WORK INSTRUCTION –
Only the lines from the one with "Length × Width ×" to the end of the data, both ends included, should be output, exactly as they stand and without pictures.

SUPPLIED MATERIAL –
------------------------------------------------------------
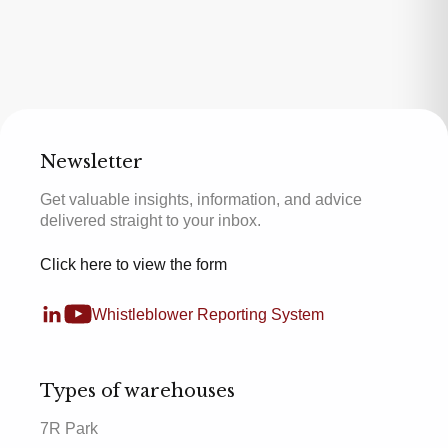
Newsletter
Get valuable insights, information, and advice
delivered straight to your inbox.
Click here to view the form
Whistleblower Reporting System
Types of warehouses
7R Park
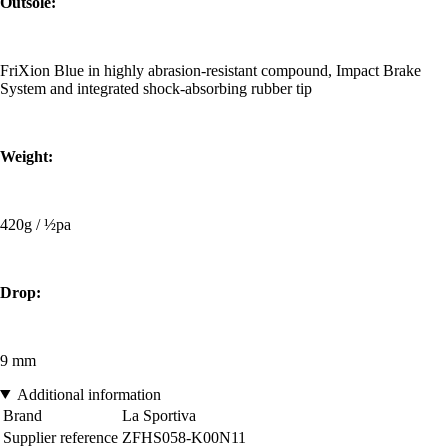
Outsole:
FriXion Blue in highly abrasion-resistant compound, Impact Brake
System and integrated shock-absorbing rubber tip
Weight:
420g / ½pa
Drop:
9 mm
Additional information
Brand
La Sportiva
Supplier reference
ZFHS058-K00N11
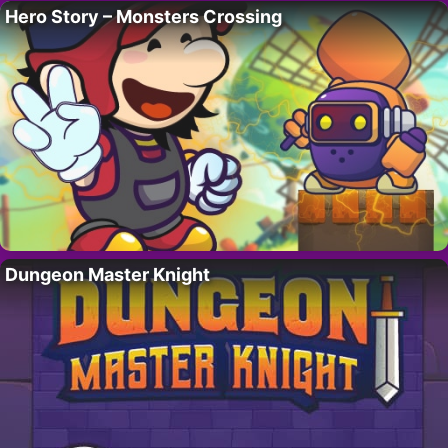
Hero Story – Monsters Crossing
Dungeon Master Knight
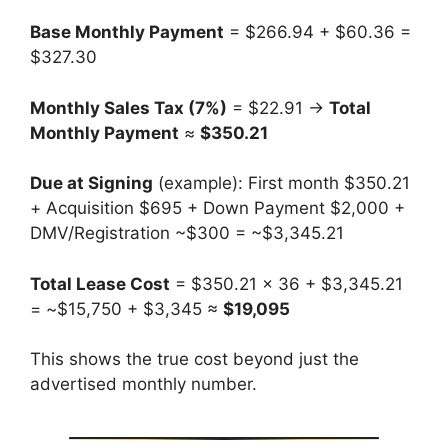
Base Monthly Payment
= $266.94 + $60.36 =
$327.30
Monthly Sales Tax (7%)
= $22.91 →
Total
Monthly Payment
≈
$350.21
Due at Signing
(example): First month $350.21
+ Acquisition $695 + Down Payment $2,000 +
DMV/Registration ~$300 = ~$3,345.21
Total Lease Cost
= $350.21 × 36 + $3,345.21
= ~$15,750 + $3,345 ≈
$19,095
This shows the true cost beyond just the
advertised monthly number.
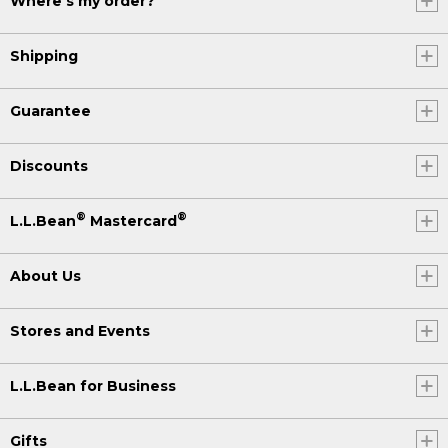
Where's my order?
Shipping
Guarantee
Discounts
®
®
L.L.Bean
Mastercard
About Us
Stores and Events
L.L.Bean for Business
Gifts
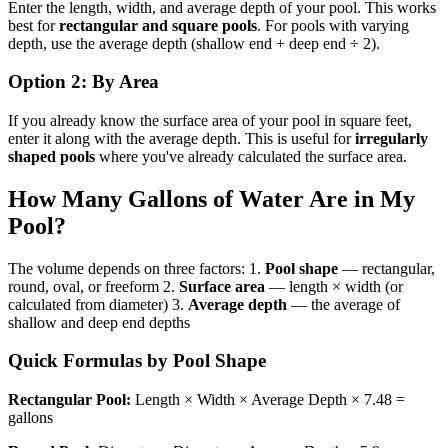
Enter the length, width, and average depth of your pool. This works
best for
rectangular and square pools
. For pools with varying
depth, use the average depth (shallow end + deep end ÷ 2).
Option 2: By Area
If you already know the surface area of your pool in square feet,
enter it along with the average depth. This is useful for
irregularly
shaped pools
where you've already calculated the surface area.
How Many Gallons of Water Are in My
Pool?
The volume depends on three factors: 1.
Pool shape
— rectangular,
round, oval, or freeform 2.
Surface area
— length × width (or
calculated from diameter) 3.
Average depth
— the average of
shallow and deep end depths
Quick Formulas by Pool Shape
Rectangular Pool:
Length × Width × Average Depth × 7.48 =
gallons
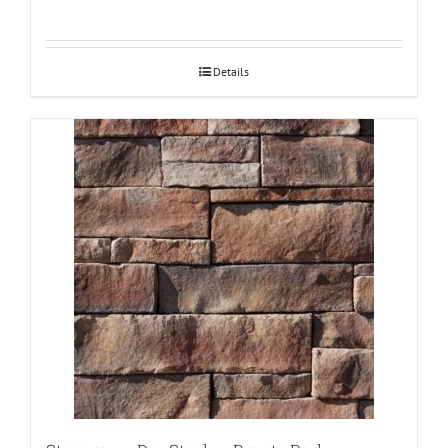
Details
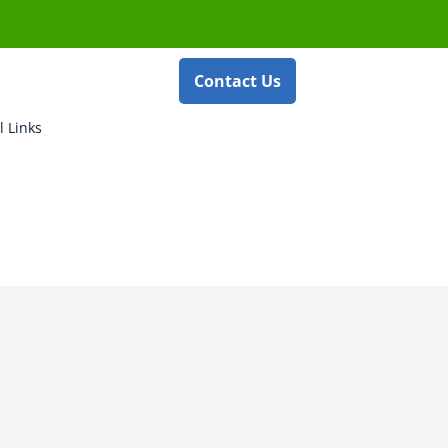
Contact Us
l Links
------------------------------------------------------------
ANSWER AREA –
Length × Width × Average Depth × 7.48 =
gallons
Details
Contact Us
l Links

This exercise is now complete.